WASHINGTON (AP) — Stormy Daniels’ lawyer said Tuesday he has information showing that Michael Cohen, President Donald Trump’s longtime personal attorney, received $500,000 from a company associated with a Russian billionaire within months of paying hush money to Daniels, a porn star who claims she had an affair with Trump.

Lawyer Michael Avenatti also said hundreds of thousands of dollars streamed into Cohen’s account from companies including Novartis, AT&T and Korea Aerospace. AT&T confirmed its connection Tuesday evening.

Avenatti did not provide documents to support the claims and did not reveal the source of his information.

But in a seven-page memo he detailed what he said were wire transfers going into and out of the account Cohen used to pay Daniels $130,000 in October 2016 to stay silent about her alleged affair with the soon-to-be president. Trump denies having an affair with Daniels, whose real name is Stephanie Clifford.

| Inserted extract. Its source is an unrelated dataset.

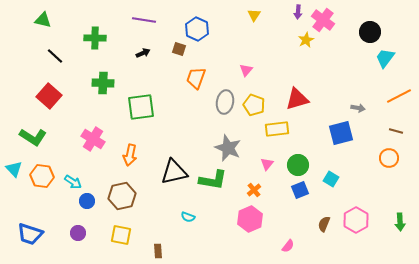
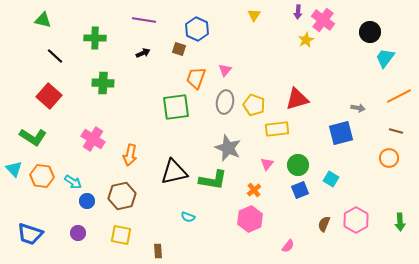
pink triangle at (246, 70): moved 21 px left
green square at (141, 107): moved 35 px right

The memo, containing highly specific dates and amounts, stated that Viktor Vekselberg, a Russian billionaire, and his cousin “routed” eight payments totaling approximately $500,000 to Cohen’s company, Essential Consultants, between January and August 2017. The reason for the payment was not known.

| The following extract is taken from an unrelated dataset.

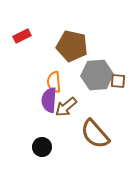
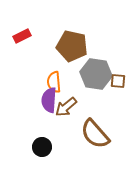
gray hexagon: moved 1 px left, 1 px up; rotated 12 degrees clockwise
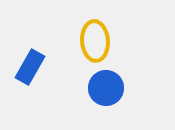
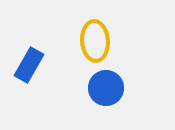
blue rectangle: moved 1 px left, 2 px up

Speculating without offering proof, the Avenatti memo said, “It appears these funds may have replenished the account following the payment to Ms. Clifford.”

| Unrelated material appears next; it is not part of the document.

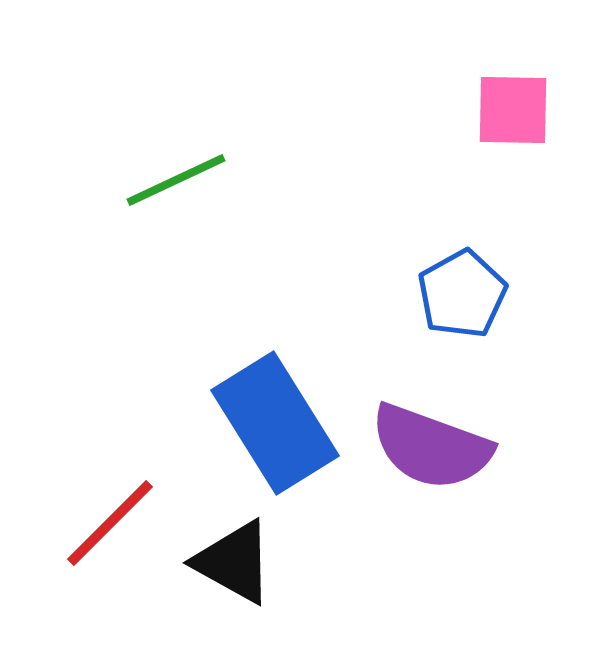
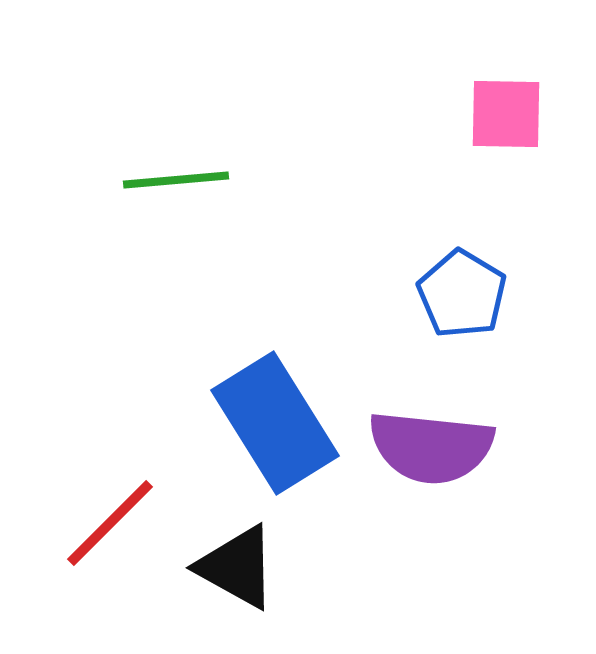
pink square: moved 7 px left, 4 px down
green line: rotated 20 degrees clockwise
blue pentagon: rotated 12 degrees counterclockwise
purple semicircle: rotated 14 degrees counterclockwise
black triangle: moved 3 px right, 5 px down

Avenatti’s memo said the deposits into the account controlled by Cohen were made by Columbus Nova, an American investment company affiliated with the Renova Group, which is controlled by Russian billionaire Victor Vekselberg.

Columbus Nova’s attorney Richard Owens said in a statement that, after Trump’s inauguration, the firm hired Cohen as a business consultant “regarding potential sources of capital and potential investments in real estate and other ventures,” but that it had nothing to do with Vekselberg.

Owens said any suggestion that Vekselberg used Columbus Nova as a conduit for payments to Cohen are false.

“Neither Viktor Vekselberg nor anyone else, other than Columbus Nova’s owners, were involved in the decision to hire Cohen or provided funding for his engagement,” he said.

Cohen and his attorney did not immediately respond to requests for comment.

At the time of the payments, there was an active FBI counterintelligence investigation — which special counsel Robert Mueller took over last May — into Russian election interference and any possible coordination with Trump associates.

Vekselberg was targeted for U.S. sanctions by the Trump administration last month. He built his fortune, currently estimated by Forbes at $14.6 billion, by investing in the aluminum and oil industries. More recently, he has expanded his assets to include industrial equipment and high technology.

Offering confirmation for at least one of the payments, AT&T said in a statement that Essential Consultants was one of several firms it “engaged in early 2017 to provide insights into understanding the new administration.”

“They did no legal or lobbying work for us, and the contract ended in December 2017,” the company said.

Such a confidential relationship would not violate federal lobbying laws if Cohen did not seek to influence Trump on the companies’ behalf. But hiring the president’s personal attorney for advice on how to woo Trump would be highly unusual, especially given that Cohen was never formally involved in the campaign or Trump’s administration.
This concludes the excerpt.